4. Metamodeling. The problem with UML and it's tools right now is the complete lack of metamodel extensibility mechanisms. It's like XML, but you can only use a fixed set of schemas.
This could be a real rat trap, but on the other hand, it could very cool. For example, imagine extending the base class metamodel to add what your project needs for persistence, integrity and object communication, and instead of writing code for every class to enable your special features, you use a model tool and templates to automate most of the process for every class.
5. Little Languages that everybody can use. If metamodel holds promise, it is basis for providing Domain-Specific Modeling Languages that take advantage of common metamodel concepts and visual syntax to reduce the learning and usage curve for every language. Having standards in this area help ensure interoperability and lack of lock in.
Oddly, Microsoft is the only vendor right nowthat really seems to be taking on the notion of metamodeling and DSMLs. I expect IBM and others in Eclipse to do the same around the EMF.
6. Modeling could be a complementary abstraction to programming languages. With some exceptions, we rely on code to produce systems. In some areas, models can often provide additional information that is not "immediately clear" in the code, and can automate the generation of that code.
An excellent example is E/R modeling. I would argue that E/R modeling serves as an good tool for designing relational databases, and shows things about the database that may not be clear from the set of DDL statements.

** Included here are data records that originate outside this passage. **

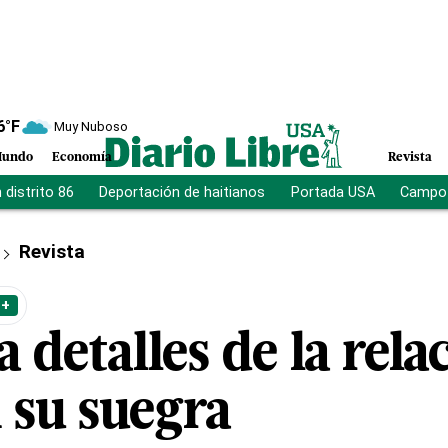
6
°F
Muy Nuboso
undo
Economía
Revista
distrito 86
Deportación de haitianos
Portada USA
Campo 
Revista
 +
 detalles de la rela
 su suegra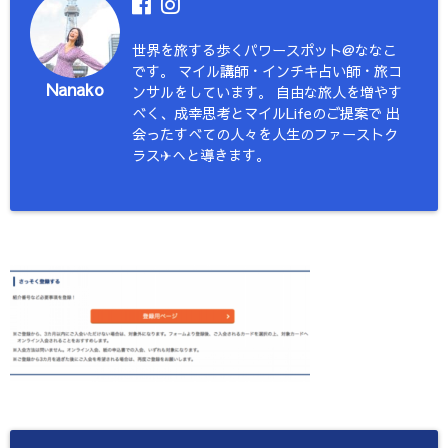
世界を旅する歩くパワースポット@ななこ
です。 マイル講師・インチキ占い師・旅コ
Nanako
ンサルをしています。 自由な旅人を増やす
べく、成幸思考とマイルLifeのご提案で 出
会ったすべての人々を人生のファーストク
ラス✈︎へと導きます。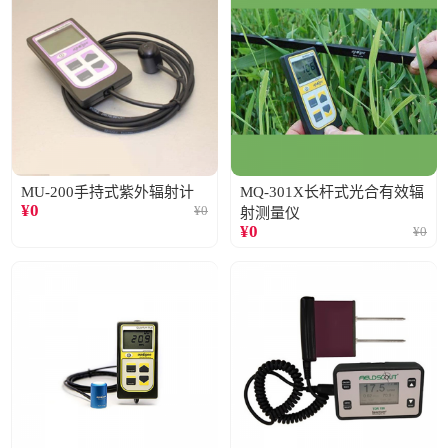
MU-200手持式紫外辐射计
MQ-301X长杆式光合有效辐
¥
0
¥
0
射测量仪
¥
0
¥
0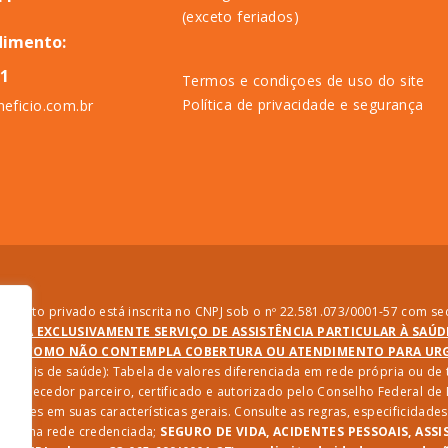
(exceto feriados)
dimento:
11
Termos e condiçoes de uso do site
Política de privacidade e segurança
eficio.com.br
direito privado está inscrita no CNPJ sob o nº 22.581.073/0001-57 com sed
PRESTA EXCLUSIVAMENTE SERVIÇO DE ASSISTÊNCIA PARTICULAR À SAÚ
SIM COMO NÃO CONTEMPLA COBERTURA OU ATENDIMENTO PARA URGÊ
ssionais de saúde): Tabela de valores diferenciada em rede própria ou d
 fornecedor parceiro, certificado e autorizado pelo Conselho Federal d
riações em suas características gerais. Consulte as regras, especificida
iços na rede credenciada;
SEGURO DE VIDA, ACIDENTES PESSOAIS, ASSI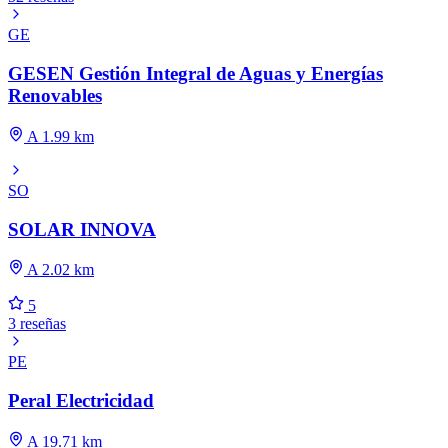
GE
GESEN Gestión Integral de Aguas y Energías
Renovables
A 1.99 km
SO
SOLAR INNOVA
A 2.02 km
5
3 reseñas
PE
Peral Electricidad
A 19.71 km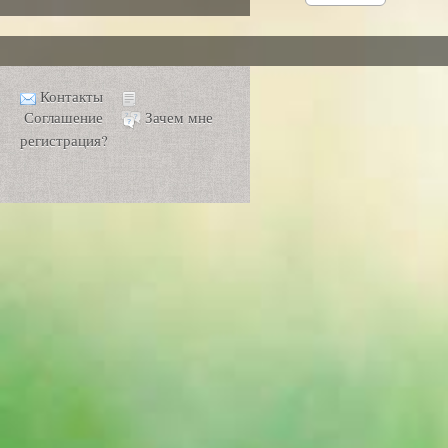
Контакты
Соглашение
Зачем мне
регистрация?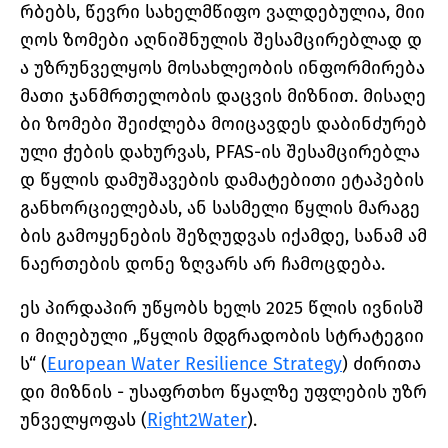
რბებს, წევრი სახელმწიფო ვალდებულია, მიი
ღოს ზომები აღნიშნულის შესამცირებლად დ
ა უზრუნველყოს მოსახლეობის ინფორმირება
მათი ჯანმრთელობის დაცვის მიზნით. მისაღე
ბი ზომები შეიძლება მოიცავდეს დაბინძურებ
ული ჭების დახურვას, PFAS-ის შესამცირებლა
დ წყლის დამუშავების დამატებითი ეტაპების
განხორციელებას, ან სასმელი წყლის მარაგე
ბის გამოყენების შეზღუდვას იქამდე, სანამ ამ
ნაერთების დონე ზღვარს არ ჩამოცდება.
ეს პირდაპირ უწყობს ხელს 2025 წლის ივნისშ
ი მიღებული „წყლის მდგრადობის სტრატეგიი
ს“ (
European Water Resilience Strategy
) ძირითა
დი მიზნის - უსაფრთხო წყალზე უფლების უზრ
უნველყოფას (
Right2Water
).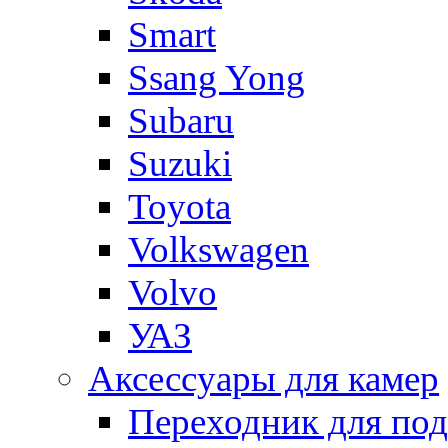
Smart
Ssang Yong
Subaru
Suzuki
Toyota
Volkswagen
Volvo
УАЗ
Аксессуары для камер
Переходник для по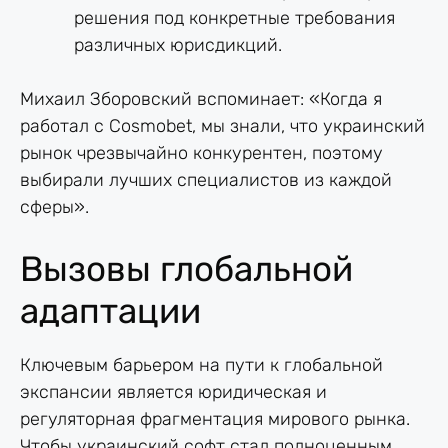
решения под конкретные требования
различных юрисдикций.
Михаил Зборовский вспоминает: «Когда я
работал с Cosmobet, мы знали, что украинский
рынок чрезвычайно конкурентен, поэтому
выбирали лучших специалистов из каждой
сферы».
Вызовы глобальной
адаптации
Ключевым барьером на пути к глобальной
экспансии является юридическая и
регуляторная фрагментация мирового рынка.
Чтобы украинский софт стал полноценным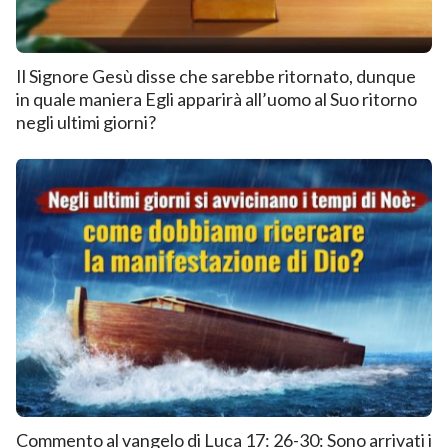
Il Signore Gesù disse che sarebbe ritornato, dunque
in quale maniera Egli apparirà all’uomo al Suo ritorno
negli ultimi giorni?
Commento al vangelo di Luca 17: 26-30: Sono arrivati i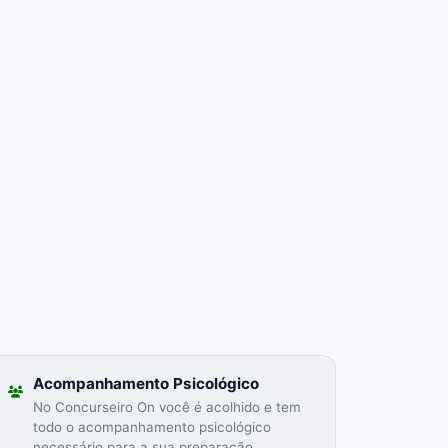
Acompanhamento Psicológico
No Concurseiro On você é acolhido e tem
todo o acompanhamento psicológico
necessário para a sua preparação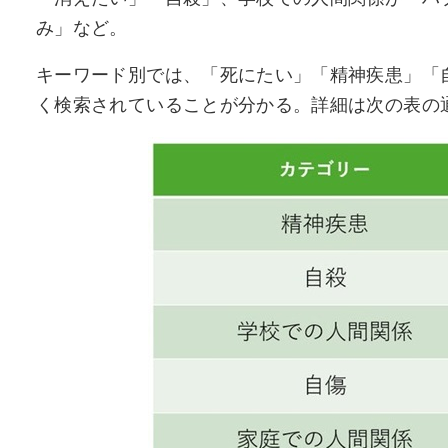
み」など。
キーワード別では、「死にたい」「精神疾患」「
く検索されていることが分かる。詳細は次の表の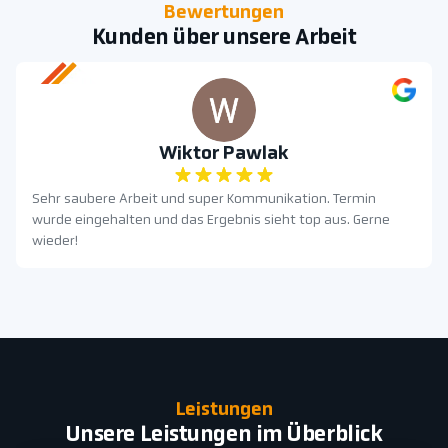
Bewertungen
Kunden über unsere Arbeit
Wiktor Pawlak
Sehr saubere Arbeit und super Kommunikation. Termin
wurde eingehalten und das Ergebnis sieht top aus. Gerne
wieder!
Leistungen
Unsere Leistungen im Überblick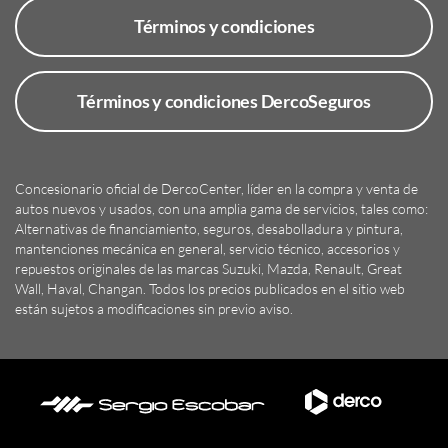
Términos y condiciones
Términos y condiciones DercoSeguros
Concesionario oficial de DercoCenter, líder en la compra y venta de
autos nuevos y usados, con una amplia gama de servicios, tales como:
Alternativas de financiamiento, seguros, desabolladura y pintura,
mantenciones mecánica en general, servicio técnico, accesorios y
repuestos originales de las marcas Suzuki, Mazda, Renault, Great
Wall, Haval, Changan.
Todos los precios publicados en el sitio web
están sujetos a modificaciones sin previo aviso.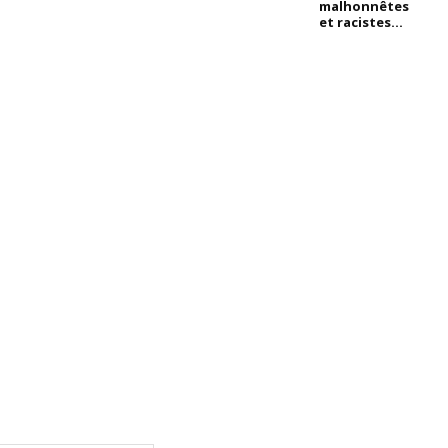
malhonnêtes
et racistes...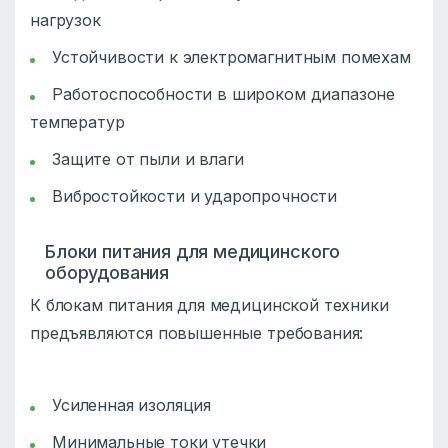
нагрузок
Устойчивости к электромагнитным помехам
Работоспособности в широком диапазоне
температур
Защите от пыли и влаги
Вибростойкости и ударопрочности
Блоки питания для медицинского
оборудования
К блокам питания для медицинской техники
предъявляются повышенные требования:
Усиленная изоляция
Минимальные токи утечки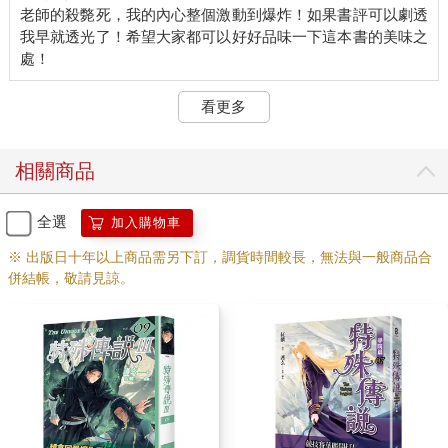
「不用了，我們商隊有自己的方法。」要死，真被拖去綠海灣
老師的殺斃死，我的內心整個激動到爆炸！如果書評可以劇透
治，學弟的身分一秒就曝光了。
我早就透光了！希望大家都可以好好品味一下這本書的美味之
而且仔細一看，學弟身體底下完全沒有血，也沒有什麼奇怪的液
體，整個人就是捲起來一直抖、抖個沒完，那張很可憐的臉氣色
莫名很好，感覺還很有精神。
看更多
沒記錯的話，之前黑色仙人掌挖出來的是人參塊吧？
我有種想衝上去把箭拔出來的衝動。
哈維恩似乎也發現好補學弟的不對勁，拍了我的肩膀一下，臉色
相關商品
不改地對衛兵說：「我的同伴會處理，請先讓他們離開吧，後續
由我與你們詳談。」
衛兵想了想，抬起手，包圍的人群突然整齊劃一地讓開一條路。
全選
加入購物車
「等等，離開之前，你們也得替我們的通行證明加上保證，我們
※ 出版日十年以上商品需另下訂，調貨時間較長，無法與一般商品合
已經被衛兵搜查過一次，暫無可疑之處的證明。」哈維恩指著霹
併結帳，敬請見諒。
靂彈加碼勒索。「這也是避免『誤失』再度產生。」
不得不說，攜帶一隻哈維恩的確很有用——不要短路去砍人的
話。
衛兵看起來有點困惑、有點為難，但估計是因為先砍我們的前
提，最後還真的在霹靂彈上加了一個小光點，作為這支衛兵的巡
查證明。
之後，我就在哈維恩的目送之下，和其他人先行離開。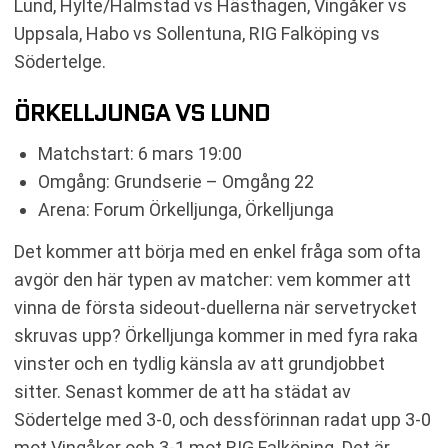
Lund, Hylte/Halmstad vs Hästhagen, Vingåker vs
Uppsala, Habo vs Sollentuna, RIG Falköping vs
Södertelge.
ÖRKELLJUNGA VS LUND
Matchstart: 6 mars 19:00
Omgång: Grundserie – Omgång 22
Arena: Forum Örkelljunga, Örkelljunga
Det kommer att börja med en enkel fråga som ofta
avgör den här typen av matcher: vem kommer att
vinna de första sideout-duellerna när servetrycket
skruvas upp? Örkelljunga kommer in med fyra raka
vinster och en tydlig känsla av att grundjobbet
sitter. Senast kommer de att ha städat av
Södertelge med 3-0, och dessförinnan radat upp 3-0
mot Vingåker och 3-1 mot RIG Falköping. Det är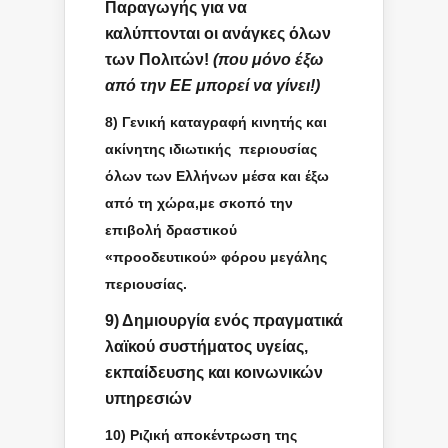
Παραγωγής για να
καλύπτονται οι ανάγκες όλων
των Πολιτών!
(που μόνο έξω
από την ΕΕ μπορεί να γίνει!)
8) Γενική καταγραφή κινητής και
ακίνητης ιδιωτικής περιουσίας
όλων των Ελλήνων μέσα και έξω
από τη χώρα,με σκοπό την
επιβολή δραστικού
«προοδευτικού» φόρου μεγάλης
περιουσίας.
9) Δημιουργία ενός πραγματικά
λαϊκού συστήματος υγείας,
εκπαίδευσης και κοινωνικών
υπηρεσιών
10) Ριζική αποκέντρωση της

Now, imagine having the ability to create a whole set of these models that all carry a common infrastructure and tool set. Your DB modeling tools is your XML modeling tool is your OO modeling tool is your Workflow modeling tool, and so on.
The problem is that I view UML as "modeling middleware". I don't see it as just a notation, but I see it as a core infrastructure to base modeling tools on. This probably because I worked on the metamodel. In other words, I've spent too much time inside UML that I see the outside much differently.
Granted, most tools make it seem that UML is pretty (expensive too) pictures. But, hopefully, with UML 2.0, people will understand the real promise of UML and modeling. I think it goes beyond the surface syntax.
Now modeling is not UML. In fact, if Microsoft really pushes forward with Whitehorse, they may create the de-facto modeling standard.
The UML community becomes much more aggresive about providing metamodeling capabilities. Also, XMI needs to improve big time. Also, the OMG and UML would be well served by reaching out to MS and staying in tune with where they are headed, so they don't get caught totally off-guard. There is hope, I think MS has does some good work for the W3C (and some bad work, of course).